◆ **WHAT NEEDS TO BE DONE**
Return the listing below exactly as it stands. Pictures stay out.

◆ **DATA FOR REVIEW**
↓↓↓
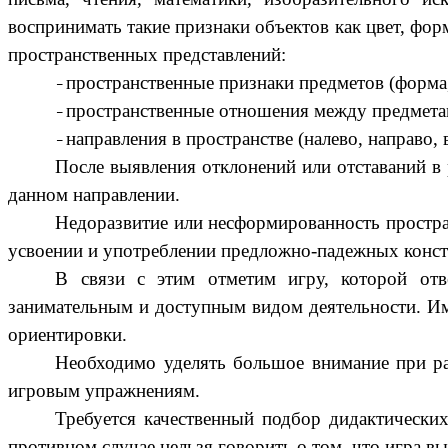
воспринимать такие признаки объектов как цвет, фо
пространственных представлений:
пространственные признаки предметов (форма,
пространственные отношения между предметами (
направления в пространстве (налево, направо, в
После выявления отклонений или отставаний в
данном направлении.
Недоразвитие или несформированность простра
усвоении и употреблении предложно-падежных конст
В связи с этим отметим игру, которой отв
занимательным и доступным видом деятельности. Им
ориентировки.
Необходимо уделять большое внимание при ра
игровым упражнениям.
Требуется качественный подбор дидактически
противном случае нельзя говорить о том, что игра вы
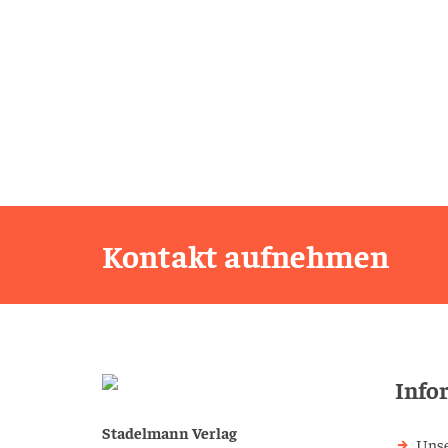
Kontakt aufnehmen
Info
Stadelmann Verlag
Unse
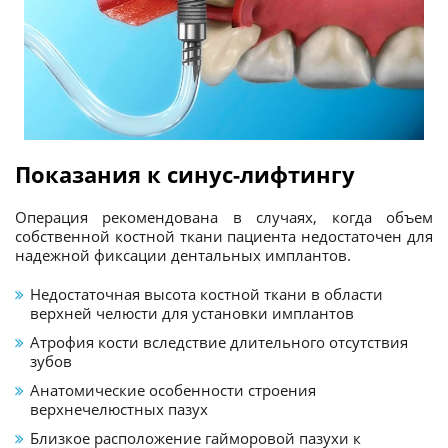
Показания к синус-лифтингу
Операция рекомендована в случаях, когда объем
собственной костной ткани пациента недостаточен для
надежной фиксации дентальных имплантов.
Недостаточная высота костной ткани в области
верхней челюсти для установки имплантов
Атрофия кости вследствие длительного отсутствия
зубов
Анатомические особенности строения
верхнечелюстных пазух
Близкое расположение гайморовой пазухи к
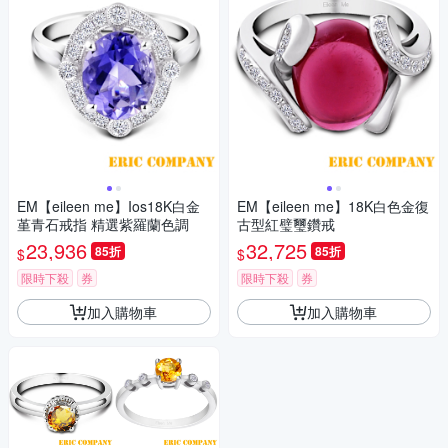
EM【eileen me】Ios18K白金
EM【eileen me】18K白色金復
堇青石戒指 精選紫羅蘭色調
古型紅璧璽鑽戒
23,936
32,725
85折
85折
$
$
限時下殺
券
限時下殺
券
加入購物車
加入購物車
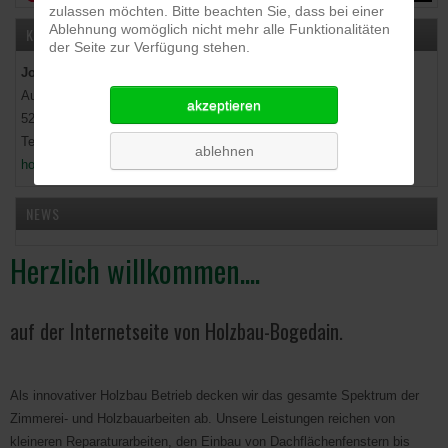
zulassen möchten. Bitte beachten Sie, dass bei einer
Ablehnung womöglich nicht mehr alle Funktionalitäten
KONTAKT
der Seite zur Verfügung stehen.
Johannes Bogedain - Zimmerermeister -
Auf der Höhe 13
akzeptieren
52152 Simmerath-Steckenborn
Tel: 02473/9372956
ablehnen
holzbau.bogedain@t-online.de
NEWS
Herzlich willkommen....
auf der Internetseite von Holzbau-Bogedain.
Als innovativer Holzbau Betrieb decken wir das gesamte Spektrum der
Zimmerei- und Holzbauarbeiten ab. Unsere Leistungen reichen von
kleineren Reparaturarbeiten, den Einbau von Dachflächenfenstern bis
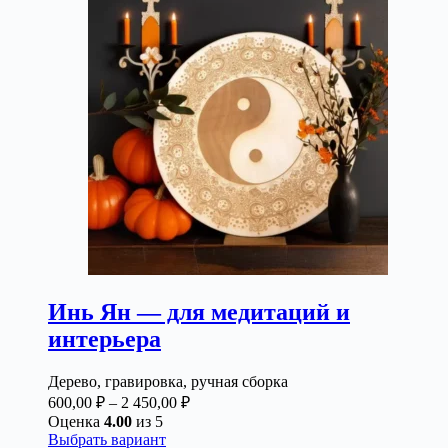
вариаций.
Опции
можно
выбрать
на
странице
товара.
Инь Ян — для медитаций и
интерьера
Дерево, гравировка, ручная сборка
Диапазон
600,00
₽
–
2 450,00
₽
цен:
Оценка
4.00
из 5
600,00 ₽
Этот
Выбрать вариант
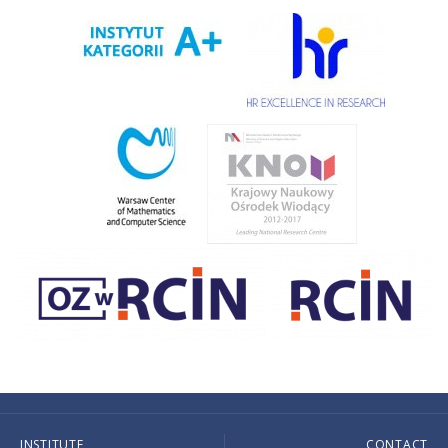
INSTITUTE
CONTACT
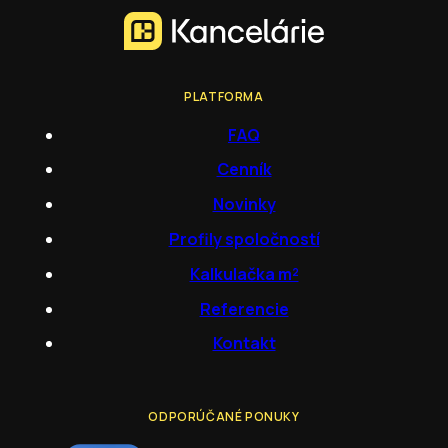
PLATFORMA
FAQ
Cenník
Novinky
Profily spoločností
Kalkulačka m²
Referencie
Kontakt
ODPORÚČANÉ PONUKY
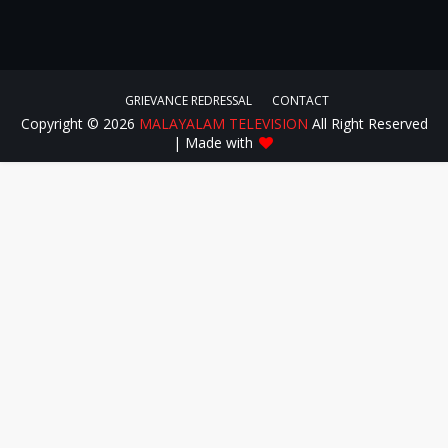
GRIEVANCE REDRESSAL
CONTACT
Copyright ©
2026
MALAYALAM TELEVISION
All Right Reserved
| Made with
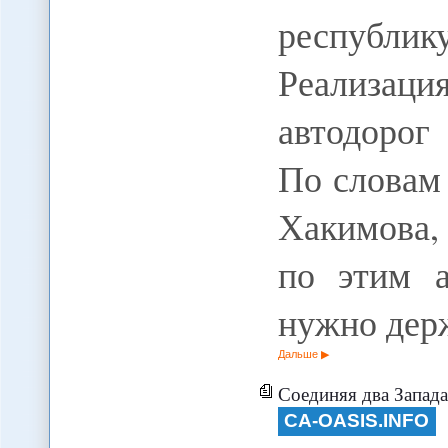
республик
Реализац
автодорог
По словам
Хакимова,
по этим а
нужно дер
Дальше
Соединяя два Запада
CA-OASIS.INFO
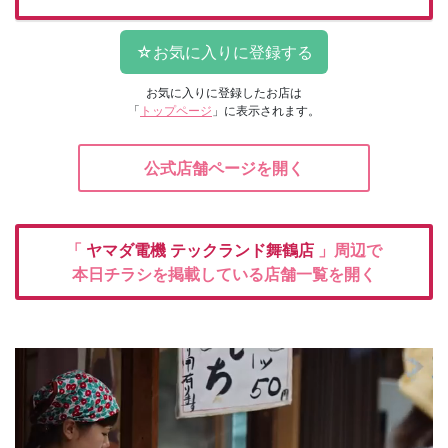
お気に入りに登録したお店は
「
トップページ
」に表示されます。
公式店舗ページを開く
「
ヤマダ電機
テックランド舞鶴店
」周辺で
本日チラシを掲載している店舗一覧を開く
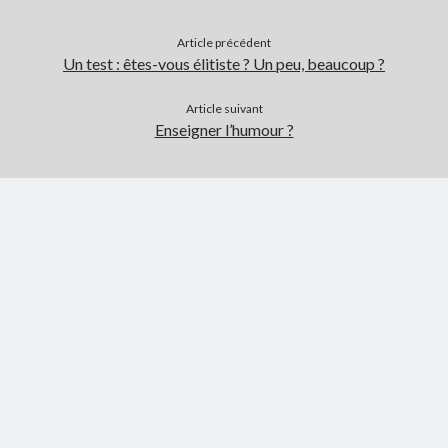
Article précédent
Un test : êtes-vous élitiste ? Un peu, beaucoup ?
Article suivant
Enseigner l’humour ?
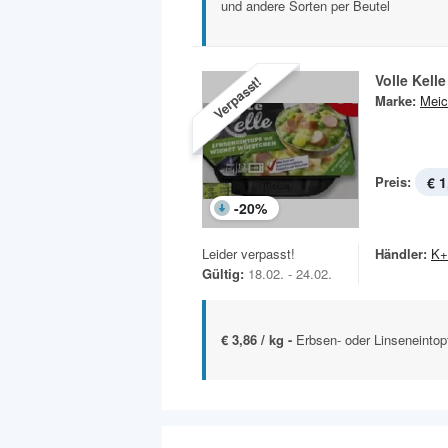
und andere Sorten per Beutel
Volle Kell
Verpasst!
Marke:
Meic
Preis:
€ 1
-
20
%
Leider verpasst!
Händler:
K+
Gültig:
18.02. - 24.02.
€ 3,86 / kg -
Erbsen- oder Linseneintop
↑↑↑
◆ **WRITTEN SOLUTION**
воспринимать такие признаки объектов как цвет, фо
пространственных представлений:
пространственные признаки предметов (форма,
пространственные отношения между предметами (
направления в пространстве (налево, направо, в
После выявления отклонений или отставаний в
данном направлении.
Недоразвитие или несформированность простра
усвоении и употреблении предложно-падежных конст
В связи с этим отметим игру, которой отв
занимательным и доступным видом деятельности. Им
ориентировки.
Необходимо уделять большое внимание при ра
игровым упражнениям.
Требуется качественный подбор дидактически
противном случае нельзя говорить о том, что игра вы
Kontakt aufnehmen
Info
Stadelmann Verlag
Unse
Показания к синус-лифтингу
Операция рекомендована в случаях, когда объем
собственной костной ткани пациента недостаточен для
надежной фиксации дентальных имплантов.
Недостаточная высота костной ткани в области
верхней челюсти для установки имплантов
Атрофия кости вследствие длительного отсутствия
зубов
Анатомические особенности строения
верхнечелюстных пазух
Близкое расположение гайморовой пазухи к
EM【eileen me】Ios18K白金
EM【eileen me】18K白色金復
堇青石戒指 精選紫羅蘭色調
古型紅璧璽鑽戒
23,936
32,725
85折
85折
$
$
限時下殺
券
限時下殺
券
加入購物車
加入購物車
zulassen möchten. Bitte beachten Sie, dass bei einer
Ablehnung womöglich nicht mehr alle Funktionalitäten
KONTAKT
der Seite zur Verfügung stehen.
Johannes Bogedain - Zimmerermeister -
Auf der Höhe 13
akzeptieren
52152 Simmerath-Steckenborn
Tel: 02473/9372956
ablehnen
holzbau.bogedain@t-online.de
NEWS
Herzlich willkommen....
auf der Internetseite von Holzbau-Bogedain.
Als innovativer Holzbau Betrieb decken wir das gesamte Spektrum der
Zimmerei- und Holzbauarbeiten ab. Unsere Leistungen reichen von
kleineren Reparaturarbeiten, den Einbau von Dachflächenfenstern bis
вариаций.
Опции
можно
выбрать
на
странице
товара.
Инь Ян — для медитаций и
интерьера
Дерево, гравировка, ручная сборка
Диапазон
600,00
₽
–
2 450,00
₽
цен:
Оценка
4.00
из 5
600,00 ₽
Этот
Выбрать вариант
INSTITUTE
CONTACT
PLATFORMA
FAQ
Cenník
Novinky
Profily spoločností
Kalkulačka m²
Referencie
Kontakt
ODPORÚČANÉ PONUKY
GRIEVANCE REDRESSAL
CONTACT
Copyright ©
2026
MALAYALAM TELEVISION
All Right Reserved
| Made with
республик
Реализац
автодорог
По словам
Хакимова,
по этим а
нужно дер
Дальше
Соединяя два Запада
CA-OASIS.INFO
お気に入りに登録したお店は
「
トップページ
」に表示されます。
公式店舗ページを開く
「
ヤマダ電機
テックランド舞鶴店
」周辺で
本日チラシを掲載している店舗一覧を開く
Article précédent
Un test : êtes-vous élitiste ? Un peu, beaucoup ?
Article suivant
Enseigner l’humour ?
und andere Sorten per Beutel
Volle Kell
Verpasst!
Marke:
Meic
Preis:
€ 1
-
20
%
Leider verpasst!
Händler:
K+
Gültig:
18.02. - 24.02.
€ 3,86 / kg -
Erbsen- oder Linseneintop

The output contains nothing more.